Assigned task:
Your answer should be an exact copy of the data.
.....
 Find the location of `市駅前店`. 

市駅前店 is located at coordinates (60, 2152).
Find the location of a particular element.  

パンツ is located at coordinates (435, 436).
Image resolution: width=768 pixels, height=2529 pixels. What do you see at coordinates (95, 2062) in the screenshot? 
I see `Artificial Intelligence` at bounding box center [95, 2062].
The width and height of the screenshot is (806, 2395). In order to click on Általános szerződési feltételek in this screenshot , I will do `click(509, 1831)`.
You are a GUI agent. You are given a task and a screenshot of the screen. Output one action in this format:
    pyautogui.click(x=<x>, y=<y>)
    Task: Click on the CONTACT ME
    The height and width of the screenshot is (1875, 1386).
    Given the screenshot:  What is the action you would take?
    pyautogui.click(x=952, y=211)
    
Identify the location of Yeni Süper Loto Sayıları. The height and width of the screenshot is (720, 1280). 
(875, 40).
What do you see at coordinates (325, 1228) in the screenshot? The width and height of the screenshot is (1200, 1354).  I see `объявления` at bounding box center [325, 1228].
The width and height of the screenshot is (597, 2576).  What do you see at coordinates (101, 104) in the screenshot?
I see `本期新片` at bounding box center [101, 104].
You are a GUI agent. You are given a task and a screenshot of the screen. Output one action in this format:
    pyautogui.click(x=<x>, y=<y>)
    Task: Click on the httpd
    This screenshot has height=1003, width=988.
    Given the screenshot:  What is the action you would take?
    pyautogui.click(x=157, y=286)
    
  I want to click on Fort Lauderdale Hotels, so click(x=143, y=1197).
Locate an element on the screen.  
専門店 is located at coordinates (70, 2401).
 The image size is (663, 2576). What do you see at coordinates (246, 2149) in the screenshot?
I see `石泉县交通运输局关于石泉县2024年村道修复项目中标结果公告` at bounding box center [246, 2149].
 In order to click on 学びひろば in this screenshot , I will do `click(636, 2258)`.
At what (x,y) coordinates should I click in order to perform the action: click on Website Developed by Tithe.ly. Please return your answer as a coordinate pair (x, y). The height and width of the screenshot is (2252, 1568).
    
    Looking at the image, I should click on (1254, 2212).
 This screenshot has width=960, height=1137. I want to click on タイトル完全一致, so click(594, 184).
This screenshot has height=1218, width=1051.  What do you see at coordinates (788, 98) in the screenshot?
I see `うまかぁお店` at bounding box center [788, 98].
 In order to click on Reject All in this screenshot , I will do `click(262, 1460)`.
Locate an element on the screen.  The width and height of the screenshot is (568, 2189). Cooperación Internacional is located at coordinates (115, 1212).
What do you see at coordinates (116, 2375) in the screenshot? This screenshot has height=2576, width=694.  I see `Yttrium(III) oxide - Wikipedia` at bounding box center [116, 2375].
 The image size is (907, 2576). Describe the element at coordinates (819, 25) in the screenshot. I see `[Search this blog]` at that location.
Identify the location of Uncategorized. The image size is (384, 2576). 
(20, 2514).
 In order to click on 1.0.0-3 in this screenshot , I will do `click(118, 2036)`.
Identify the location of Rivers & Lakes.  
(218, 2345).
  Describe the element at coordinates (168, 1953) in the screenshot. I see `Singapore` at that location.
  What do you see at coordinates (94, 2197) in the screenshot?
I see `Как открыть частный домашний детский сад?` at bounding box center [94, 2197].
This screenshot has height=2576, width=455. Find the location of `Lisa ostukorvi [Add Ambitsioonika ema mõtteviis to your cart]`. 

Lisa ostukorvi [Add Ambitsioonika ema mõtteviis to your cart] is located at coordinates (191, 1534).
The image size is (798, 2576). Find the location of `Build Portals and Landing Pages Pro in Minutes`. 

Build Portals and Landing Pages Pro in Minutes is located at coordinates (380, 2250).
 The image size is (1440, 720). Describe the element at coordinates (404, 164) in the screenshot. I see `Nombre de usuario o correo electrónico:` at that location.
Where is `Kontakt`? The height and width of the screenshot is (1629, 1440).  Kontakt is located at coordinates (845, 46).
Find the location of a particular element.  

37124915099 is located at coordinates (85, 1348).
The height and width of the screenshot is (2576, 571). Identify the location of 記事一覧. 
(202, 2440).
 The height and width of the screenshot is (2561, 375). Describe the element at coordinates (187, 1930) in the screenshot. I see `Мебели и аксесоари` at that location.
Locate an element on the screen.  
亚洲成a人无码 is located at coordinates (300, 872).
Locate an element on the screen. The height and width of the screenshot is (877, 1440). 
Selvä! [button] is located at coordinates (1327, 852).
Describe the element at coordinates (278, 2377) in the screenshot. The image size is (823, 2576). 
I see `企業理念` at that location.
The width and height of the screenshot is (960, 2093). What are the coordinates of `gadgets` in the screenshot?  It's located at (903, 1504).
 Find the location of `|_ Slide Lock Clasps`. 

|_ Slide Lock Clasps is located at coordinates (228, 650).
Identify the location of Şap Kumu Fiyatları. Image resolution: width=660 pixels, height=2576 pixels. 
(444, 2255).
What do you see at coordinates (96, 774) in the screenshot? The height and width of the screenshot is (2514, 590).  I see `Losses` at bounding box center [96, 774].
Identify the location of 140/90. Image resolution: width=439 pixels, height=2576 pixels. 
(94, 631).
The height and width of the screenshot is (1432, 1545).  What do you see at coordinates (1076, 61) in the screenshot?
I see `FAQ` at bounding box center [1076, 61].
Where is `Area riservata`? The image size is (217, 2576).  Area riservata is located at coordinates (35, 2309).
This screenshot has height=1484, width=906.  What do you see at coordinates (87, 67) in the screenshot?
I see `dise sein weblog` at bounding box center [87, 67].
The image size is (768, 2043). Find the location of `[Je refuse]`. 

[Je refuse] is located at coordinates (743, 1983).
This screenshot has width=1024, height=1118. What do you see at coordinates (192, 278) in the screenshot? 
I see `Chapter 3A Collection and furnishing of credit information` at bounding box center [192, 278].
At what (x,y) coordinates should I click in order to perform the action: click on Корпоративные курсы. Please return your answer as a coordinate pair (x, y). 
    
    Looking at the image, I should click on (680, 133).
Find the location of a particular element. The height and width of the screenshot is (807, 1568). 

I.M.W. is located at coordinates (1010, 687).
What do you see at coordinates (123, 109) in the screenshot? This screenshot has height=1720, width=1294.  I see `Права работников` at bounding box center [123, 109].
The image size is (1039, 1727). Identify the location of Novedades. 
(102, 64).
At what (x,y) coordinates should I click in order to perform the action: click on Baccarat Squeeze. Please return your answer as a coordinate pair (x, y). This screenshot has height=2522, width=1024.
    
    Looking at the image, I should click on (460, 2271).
.....
Exercise response:
 Find the location of `市駅前店`. 

市駅前店 is located at coordinates (60, 2152).
Find the location of a particular element.  

パンツ is located at coordinates (435, 436).
Image resolution: width=768 pixels, height=2529 pixels. What do you see at coordinates (95, 2062) in the screenshot? 
I see `Artificial Intelligence` at bounding box center [95, 2062].
The width and height of the screenshot is (806, 2395). In order to click on Általános szerződési feltételek in this screenshot , I will do `click(509, 1831)`.
You are a GUI agent. You are given a task and a screenshot of the screen. Output one action in this format:
    pyautogui.click(x=<x>, y=<y>)
    Task: Click on the CONTACT ME
    The height and width of the screenshot is (1875, 1386).
    Given the screenshot:  What is the action you would take?
    pyautogui.click(x=952, y=211)
    
Identify the location of Yeni Süper Loto Sayıları. The height and width of the screenshot is (720, 1280). 
(875, 40).
What do you see at coordinates (325, 1228) in the screenshot? The width and height of the screenshot is (1200, 1354).  I see `объявления` at bounding box center [325, 1228].
The width and height of the screenshot is (597, 2576).  What do you see at coordinates (101, 104) in the screenshot?
I see `本期新片` at bounding box center [101, 104].
You are a GUI agent. You are given a task and a screenshot of the screen. Output one action in this format:
    pyautogui.click(x=<x>, y=<y>)
    Task: Click on the httpd
    This screenshot has height=1003, width=988.
    Given the screenshot:  What is the action you would take?
    pyautogui.click(x=157, y=286)
    
  I want to click on Fort Lauderdale Hotels, so click(x=143, y=1197).
Locate an element on the screen.  
専門店 is located at coordinates (70, 2401).
 The image size is (663, 2576). What do you see at coordinates (246, 2149) in the screenshot?
I see `石泉县交通运输局关于石泉县2024年村道修复项目中标结果公告` at bounding box center [246, 2149].
 In order to click on 学びひろば in this screenshot , I will do `click(636, 2258)`.
At what (x,y) coordinates should I click in order to perform the action: click on Website Developed by Tithe.ly. Please return your answer as a coordinate pair (x, y). The height and width of the screenshot is (2252, 1568).
    
    Looking at the image, I should click on (1254, 2212).
 This screenshot has width=960, height=1137. I want to click on タイトル完全一致, so click(594, 184).
This screenshot has height=1218, width=1051.  What do you see at coordinates (788, 98) in the screenshot?
I see `うまかぁお店` at bounding box center [788, 98].
 In order to click on Reject All in this screenshot , I will do `click(262, 1460)`.
Locate an element on the screen.  The width and height of the screenshot is (568, 2189). Cooperación Internacional is located at coordinates (115, 1212).
What do you see at coordinates (116, 2375) in the screenshot? This screenshot has height=2576, width=694.  I see `Yttrium(III) oxide - Wikipedia` at bounding box center [116, 2375].
 The image size is (907, 2576). Describe the element at coordinates (819, 25) in the screenshot. I see `[Search this blog]` at that location.
Identify the location of Uncategorized. The image size is (384, 2576). 
(20, 2514).
 In order to click on 1.0.0-3 in this screenshot , I will do `click(118, 2036)`.
Identify the location of Rivers & Lakes.  
(218, 2345).
  Describe the element at coordinates (168, 1953) in the screenshot. I see `Singapore` at that location.
  What do you see at coordinates (94, 2197) in the screenshot?
I see `Как открыть частный домашний детский сад?` at bounding box center [94, 2197].
This screenshot has height=2576, width=455. Find the location of `Lisa ostukorvi [Add Ambitsioonika ema mõtteviis to your cart]`. 

Lisa ostukorvi [Add Ambitsioonika ema mõtteviis to your cart] is located at coordinates (191, 1534).
The image size is (798, 2576). Find the location of `Build Portals and Landing Pages Pro in Minutes`. 

Build Portals and Landing Pages Pro in Minutes is located at coordinates (380, 2250).
 The image size is (1440, 720). Describe the element at coordinates (404, 164) in the screenshot. I see `Nombre de usuario o correo electrónico:` at that location.
Where is `Kontakt`? The height and width of the screenshot is (1629, 1440).  Kontakt is located at coordinates (845, 46).
Find the location of a particular element.  

37124915099 is located at coordinates (85, 1348).
The height and width of the screenshot is (2576, 571). Identify the location of 記事一覧. 
(202, 2440).
 The height and width of the screenshot is (2561, 375). Describe the element at coordinates (187, 1930) in the screenshot. I see `Мебели и аксесоари` at that location.
Locate an element on the screen.  
亚洲成a人无码 is located at coordinates (300, 872).
Locate an element on the screen. The height and width of the screenshot is (877, 1440). 
Selvä! [button] is located at coordinates (1327, 852).
Describe the element at coordinates (278, 2377) in the screenshot. The image size is (823, 2576). 
I see `企業理念` at that location.
The width and height of the screenshot is (960, 2093). What are the coordinates of `gadgets` in the screenshot?  It's located at (903, 1504).
 Find the location of `|_ Slide Lock Clasps`. 

|_ Slide Lock Clasps is located at coordinates (228, 650).
Identify the location of Şap Kumu Fiyatları. Image resolution: width=660 pixels, height=2576 pixels. 
(444, 2255).
What do you see at coordinates (96, 774) in the screenshot? The height and width of the screenshot is (2514, 590).  I see `Losses` at bounding box center [96, 774].
Identify the location of 140/90. Image resolution: width=439 pixels, height=2576 pixels. 
(94, 631).
The height and width of the screenshot is (1432, 1545).  What do you see at coordinates (1076, 61) in the screenshot?
I see `FAQ` at bounding box center [1076, 61].
Where is `Area riservata`? The image size is (217, 2576).  Area riservata is located at coordinates (35, 2309).
This screenshot has height=1484, width=906.  What do you see at coordinates (87, 67) in the screenshot?
I see `dise sein weblog` at bounding box center [87, 67].
The image size is (768, 2043). Find the location of `[Je refuse]`. 

[Je refuse] is located at coordinates (743, 1983).
This screenshot has width=1024, height=1118. What do you see at coordinates (192, 278) in the screenshot? 
I see `Chapter 3A Collection and furnishing of credit information` at bounding box center [192, 278].
At what (x,y) coordinates should I click in order to perform the action: click on Корпоративные курсы. Please return your answer as a coordinate pair (x, y). 
    
    Looking at the image, I should click on (680, 133).
Find the location of a particular element. The height and width of the screenshot is (807, 1568). 

I.M.W. is located at coordinates (1010, 687).
What do you see at coordinates (123, 109) in the screenshot? This screenshot has height=1720, width=1294.  I see `Права работников` at bounding box center [123, 109].
The image size is (1039, 1727). Identify the location of Novedades. 
(102, 64).
At what (x,y) coordinates should I click in order to perform the action: click on Baccarat Squeeze. Please return your answer as a coordinate pair (x, y). This screenshot has height=2522, width=1024.
    
    Looking at the image, I should click on (460, 2271).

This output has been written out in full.